202号室の、お兄さん☆【完】
「何ですか? お兄さん☆」
私がにこやかに誤魔化すと、お兄さんは目をパチパチして驚いている。
「あの、ゾウサンジョウロを頭に被ってどうしたんですか?」
「……っち」
余り凝視されないように2人の間に割って入る。
「わわわ私めが、躓いて頭に被せてしまったんです!
お兄さん、マルゲリータとエスプレッソとデザートにチョコパフェを!」
なるべく時間がかかる注文をお願いし、キッチンに押し込みました。
「大丈夫ですか? カフェオーナーである僕も謝罪した方が……」
「大丈夫です! シャイな方なので私が接客しますから! どうか、こんがりじっくりマルゲリータを!!」
何とかキッチンへ運び、慌ててテラス席に戻ると、不機嫌そうな『迷』探偵さんが座ってらっしゃいました。

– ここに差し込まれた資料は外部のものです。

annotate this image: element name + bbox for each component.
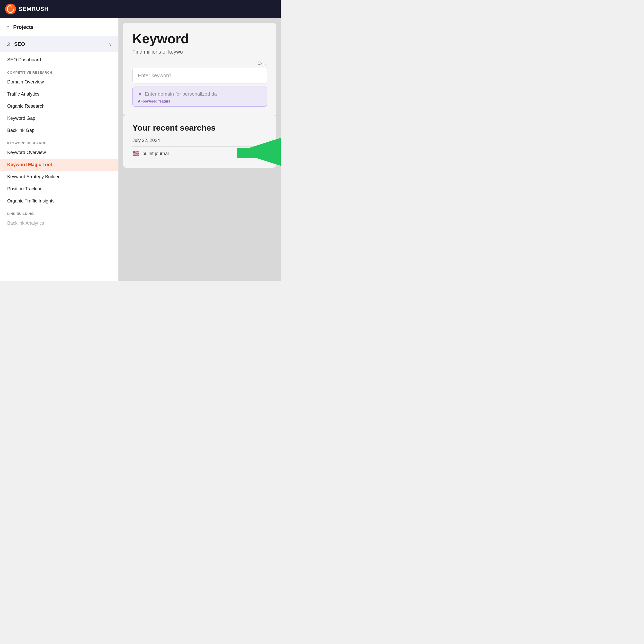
seo-icon: ⊙: [6, 41, 11, 47]
date-label: July 22, 2024: [132, 138, 267, 143]
ai-domain-input[interactable]: ✦ Enter domain for personalized da AI-po…: [132, 87, 267, 107]
example-label: Ex...: [132, 61, 267, 66]
flag-icon: 🇺🇸: [132, 150, 139, 157]
page-title: Keyword: [132, 31, 267, 46]
chevron-down-icon: ∨: [109, 41, 112, 47]
seo-section-header[interactable]: ⊙ SEO ∨: [0, 36, 118, 52]
page-subtitle: Find millions of keywo: [132, 49, 267, 55]
logo-container: SEMRUSH: [5, 4, 49, 14]
sidebar-item-domain-overview[interactable]: Domain Overview: [0, 76, 118, 88]
section-label-competitive-research: COMPETITIVE RESEARCH: [0, 66, 118, 76]
semrush-logo-icon: [5, 4, 16, 14]
section-label-link-building: LINK BUILDING: [0, 207, 118, 217]
sidebar-item-keyword-magic-tool[interactable]: Keyword Magic Tool: [0, 159, 118, 171]
logo-text: SEMRUSH: [19, 6, 49, 12]
keyword-search-input[interactable]: Enter keyword: [132, 68, 267, 83]
keyword-placeholder: Enter keyword: [138, 73, 171, 78]
sidebar-item-backlink-gap[interactable]: Backlink Gap: [0, 124, 118, 137]
ai-domain-placeholder: Enter domain for personalized da: [145, 91, 217, 97]
ai-powered-badge: AI-powered feature: [138, 99, 261, 106]
sidebar: ⌂ Projects ⊙ SEO ∨ SEO Dashboard COMPETI…: [0, 18, 118, 281]
sidebar-item-projects[interactable]: ⌂ Projects: [0, 18, 118, 36]
top-header: SEMRUSH: [0, 0, 281, 18]
sidebar-item-keyword-overview[interactable]: Keyword Overview: [0, 147, 118, 159]
search-result-row[interactable]: 🇺🇸 bullet journal: [132, 146, 267, 160]
main-layout: ⌂ Projects ⊙ SEO ∨ SEO Dashboard COMPETI…: [0, 18, 281, 281]
sidebar-item-backlink-analytics[interactable]: Backlink Analytics: [0, 217, 118, 229]
sidebar-item-position-tracking[interactable]: Position Tracking: [0, 183, 118, 195]
sparkle-icon: ✦: [138, 91, 142, 97]
sidebar-item-organic-research[interactable]: Organic Research: [0, 100, 118, 112]
recent-searches-title: Your recent searches: [132, 123, 267, 133]
sidebar-item-traffic-analytics[interactable]: Traffic Analytics: [0, 88, 118, 100]
sidebar-item-organic-traffic-insights[interactable]: Organic Traffic Insights: [0, 195, 118, 207]
section-label-keyword-research: KEYWORD RESEARCH: [0, 137, 118, 147]
search-term: bullet journal: [142, 151, 169, 156]
seo-label: SEO: [14, 41, 25, 47]
main-content-area: Keyword Find millions of keywo Ex... Ent…: [118, 18, 281, 281]
seo-section-left: ⊙ SEO: [6, 41, 25, 47]
sidebar-item-keyword-gap[interactable]: Keyword Gap: [0, 112, 118, 124]
home-icon: ⌂: [6, 24, 10, 30]
recent-searches-section: Your recent searches July 22, 2024 🇺🇸 bu…: [123, 116, 276, 168]
sidebar-item-keyword-strategy-builder[interactable]: Keyword Strategy Builder: [0, 171, 118, 183]
projects-label: Projects: [13, 24, 33, 30]
sidebar-item-seo-dashboard[interactable]: SEO Dashboard: [0, 54, 118, 66]
sidebar-menu: SEO Dashboard COMPETITIVE RESEARCH Domai…: [0, 52, 118, 231]
keyword-tool-card: Keyword Find millions of keywo Ex... Ent…: [123, 23, 276, 116]
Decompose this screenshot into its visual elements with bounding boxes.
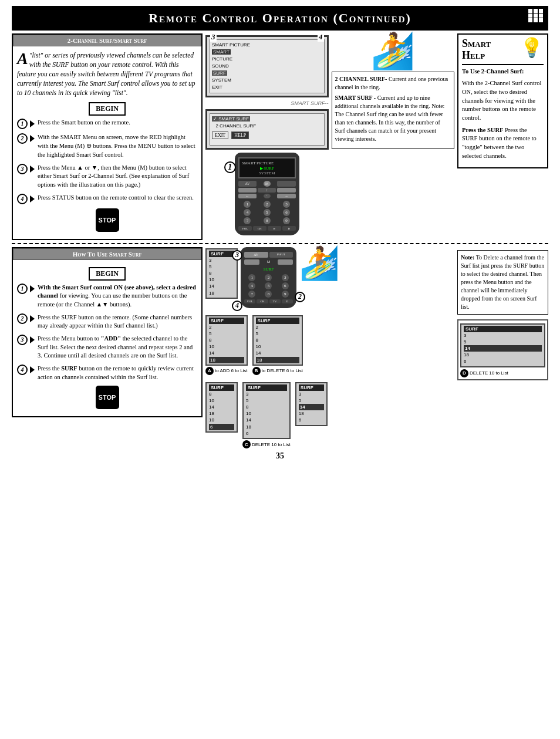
s2-arrow-1	[30, 285, 35, 292]
lower-right-note: Note: To Delete a channel from the Surf …	[457, 247, 548, 380]
s2-step2-num: 2	[17, 313, 28, 324]
arrow-1	[30, 120, 35, 127]
step3-num: 3	[17, 164, 28, 174]
delete-illustration: SURF 3 5 14 18 6 D DELETE 10 to List	[457, 319, 548, 380]
header-grid-icon	[527, 7, 545, 24]
section2-box: How To Use Smart Surf BEGIN 1 With the S…	[12, 247, 203, 418]
stop-badge-2: STOP	[96, 386, 119, 409]
arrow-2	[30, 135, 35, 142]
step2-num: 2	[17, 133, 28, 144]
section2-step3: 3 Press the Menu button to "ADD" the sel…	[17, 335, 197, 360]
step4-text: Press STATUS button on the remote contro…	[38, 194, 194, 203]
tv-screen-1: SMART PICTURE SMART PICTURE SOUND SURF S…	[205, 35, 329, 97]
s2-step4-text: Press the SURF button on the remote to q…	[38, 365, 197, 382]
s2-step1-text: With the Smart Surf control ON (see abov…	[38, 284, 197, 309]
surf-list-4: SURF 3 5 8 10 14 18 6 C DELETE 10 to Lis…	[242, 381, 291, 448]
s2-step3-text: Press the Menu button to "ADD" the selec…	[38, 335, 197, 360]
smart-help-text: To Use 2-Channel Surf: With the 2-Channe…	[462, 68, 544, 161]
step1-text: Press the Smart button on the remote.	[38, 119, 130, 127]
arrow-4	[30, 195, 35, 203]
arrow-3	[30, 166, 35, 173]
s2-arrow-2	[30, 315, 35, 322]
remote-illustration-top: SMART PICTURE ▶ SURF SYSTEM AV M ↑	[235, 153, 299, 235]
person-illustration-2: 🏄	[299, 247, 340, 279]
upper-mid-left: 3 4 SMART PICTURE SMART PICTURE SOUND SU…	[205, 33, 329, 240]
section1-box: 2-Channel Surf/Smart Surf A "list" or se…	[12, 33, 203, 240]
begin-badge-1: BEGIN	[89, 102, 126, 116]
surf-list-5: SURF 3 5 14 18 6	[295, 381, 328, 427]
stop-badge-1: STOP	[96, 208, 119, 232]
section1-intro: A "list" or series of previously viewed …	[17, 50, 197, 97]
section1-step1: 1 Press the Smart button on the remote.	[17, 119, 197, 129]
channel-info-box: 2 CHANNEL SURF- Current and one previous…	[332, 72, 455, 149]
page-header: Remote Control Operation (Continued)	[12, 6, 548, 31]
begin-badge-2: BEGIN	[89, 267, 126, 281]
surf-list-add-area: SURF 2 5 8 10 14 18 A to ADD 6 to List	[205, 314, 248, 375]
smart-help-title-2: Help	[462, 50, 491, 62]
upper-mid-area: 3 4 SMART PICTURE SMART PICTURE SOUND SU…	[205, 33, 454, 240]
section2-step2: 2 Press the SURF button on the remote. (…	[17, 313, 197, 330]
lower-mid-area: SURF 3 5 8 10 14 18 3 2 AV	[205, 247, 454, 448]
section2-header: How To Use Smart Surf	[13, 248, 201, 260]
s2-arrow-4	[30, 366, 35, 373]
step2-text: With the SMART Menu on screen, move the …	[38, 133, 197, 159]
smart-help-title-1: Smart	[462, 38, 491, 50]
note-box: Note: To Delete a channel from the Surf …	[457, 250, 548, 315]
section2-step1: 1 With the Smart Surf control ON (see ab…	[17, 284, 197, 309]
step3-text: Press the Menu ▲ or ▼, then the Menu (M)…	[38, 164, 197, 190]
surf-list-delete-area: SURF 2 5 8 10 14 18 B to DELETE 6 to Lis…	[252, 314, 303, 375]
remote-illustration-bottom: AV INPUT M SURF 1 2 3 4 5	[241, 247, 296, 308]
s2-step4-num: 4	[17, 365, 28, 375]
s2-arrow-3	[30, 336, 35, 343]
section1-step2: 2 With the SMART Menu on screen, move th…	[17, 133, 197, 159]
smart-help-icon: 💡	[520, 38, 544, 57]
person-illustration-1: 🏄	[371, 33, 415, 69]
s2-step1-num: 1	[17, 284, 28, 294]
step4-num: 4	[17, 194, 28, 204]
surf-list-3: SURF 8 10 14 18 10 6	[205, 381, 238, 434]
upper-mid-right: 🏄 2 CHANNEL SURF- Current and one previo…	[332, 33, 455, 240]
section1-header: 2-Channel Surf/Smart Surf	[13, 35, 201, 46]
section1-step4: 4 Press STATUS button on the remote cont…	[17, 194, 197, 204]
page-number: 35	[0, 451, 560, 461]
page-title: Remote Control Operation (Continued)	[12, 11, 548, 26]
s2-step3-num: 3	[17, 335, 28, 345]
tv-screen-2: ✓ SMART SURF 2 CHANNEL SURF EXIT HELP	[205, 109, 329, 150]
smart-help-box: Smart Help 💡 To Use 2-Channel Surf: With…	[457, 33, 548, 240]
section2-step4: 4 Press the SURF button on the remote to…	[17, 365, 197, 382]
s2-step2-text: Press the SURF button on the remote. (So…	[38, 313, 197, 330]
step1-num: 1	[17, 119, 28, 129]
section1-step3: 3 Press the Menu ▲ or ▼, then the Menu (…	[17, 164, 197, 190]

テーブルには、ピンクのゾウサンジョウロが置いてありました。
「捜査中に何でガッツリ食べなきゃいけねーの?」
「ば、か馬鹿馬鹿! か帰って下さいよ!」
そう言うと、徐に煙草を取り出して、睨まれました。
「テラスは吸っていいのか?」
「聞く前に、火を付けないで下さい。どーぞ!」
そう言って、中の入り口付近から監視する事にしました。
本当に!!
昨日の人とは別人みたいです!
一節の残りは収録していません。